→ STUDY MATERIAL
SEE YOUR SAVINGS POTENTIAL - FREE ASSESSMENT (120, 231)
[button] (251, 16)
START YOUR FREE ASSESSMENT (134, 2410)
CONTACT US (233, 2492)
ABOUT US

→ WORK TASK
The response should be an exact copy of every line above.

→ RESPONSE TO THIS TASK
SEE YOUR SAVINGS POTENTIAL - FREE ASSESSMENT (120, 231)
[button] (251, 16)
START YOUR FREE ASSESSMENT (134, 2410)
CONTACT US (233, 2492)
ABOUT US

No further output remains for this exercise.